In Kenya, in 2015, gunmen killed 148 people. In Pakistan, in 2014, gunmen killed 141 people, mostly children. In Paris, in 2015, men with guns and bombs killed 130 people. In Oslo, in 2011, a gunman killed 77 children. In Kenya (again), in 2013, gunmen killed 67 people. In South Korea, in 1982, a gunman killed 56 people. In New Zealand, in 2019, a gunman killed 51 people. In Tunisia, in 2015, gunmen killed 38 people. In Australia, in 1996, a gunman killed 35 people. In Scotland, in 1994, a gunman killed 17 people, 16 of whom were students. In China, in 1994, a gunman killed 28 people. (We won't even touch upon the trucks, bombs, knives, and poison gas used abroad for mass murders.)
There's one constant in mass shootings, in America or elsewhere: the gunmen target unarmed people. And as a reminder, there is no killer more dangerous than an armed government against its own, disarmed people.
Biden wasn't half so upset when his policies directly kill people, as he showed when his harum-scarum pullout led to thirteen troop deaths at the Kabul airport and then the military, on Biden's watch, slaughtered seven children in Afghanistan.
It is spitting on graves to go on a crude political rant as the response to the Uvalde tragedy.

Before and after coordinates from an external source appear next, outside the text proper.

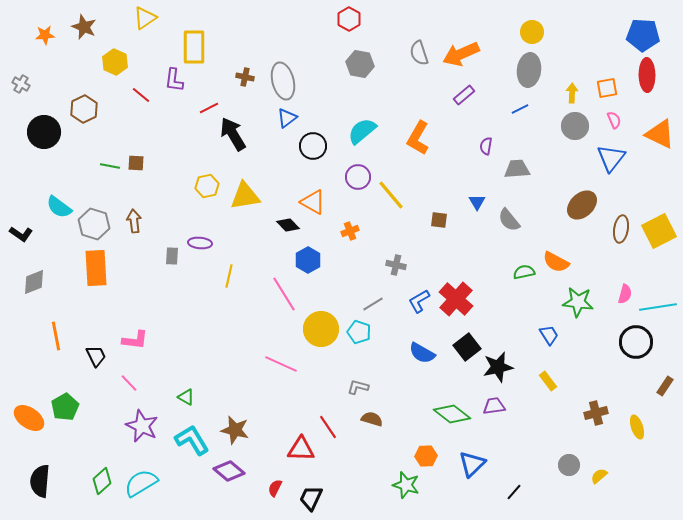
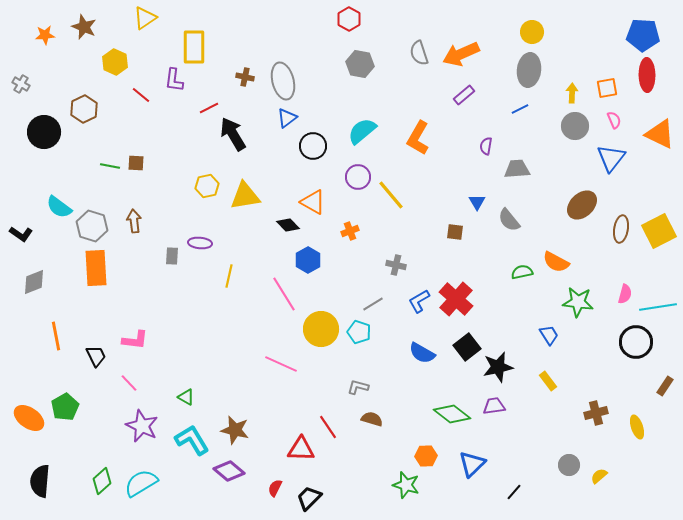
brown square at (439, 220): moved 16 px right, 12 px down
gray hexagon at (94, 224): moved 2 px left, 2 px down
green semicircle at (524, 272): moved 2 px left
black trapezoid at (311, 498): moved 2 px left; rotated 20 degrees clockwise
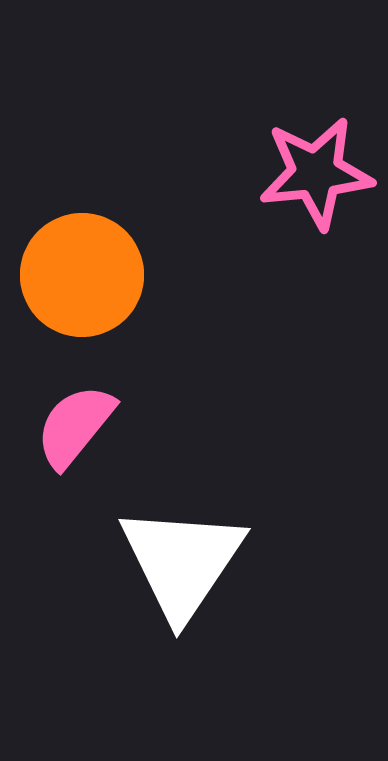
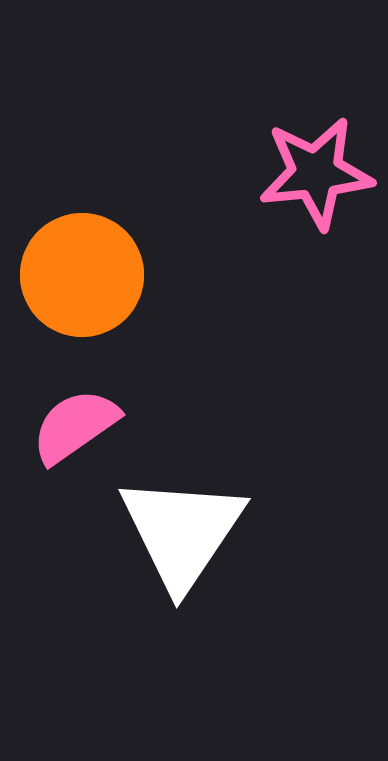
pink semicircle: rotated 16 degrees clockwise
white triangle: moved 30 px up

For Biden, it's politics first, last, and always, and that is why he is a political animal of the lowest kind. Tucker Carlson, after listening to Biden's statement, summed up perfectly just how contemptible Biden is:
The President of the United States, frail, confused, bitterly partisan, desecrating the memory of recently murdered children with tired talking points from the Democratic party, dividing the country in a moment of deep pain rather than uniting, his voice rising, amplified only as he repeats the talking points he repeated for over 35 years in the United States Senate, partisan politics being the only thing that animates him. Unfit for the leadership of this country.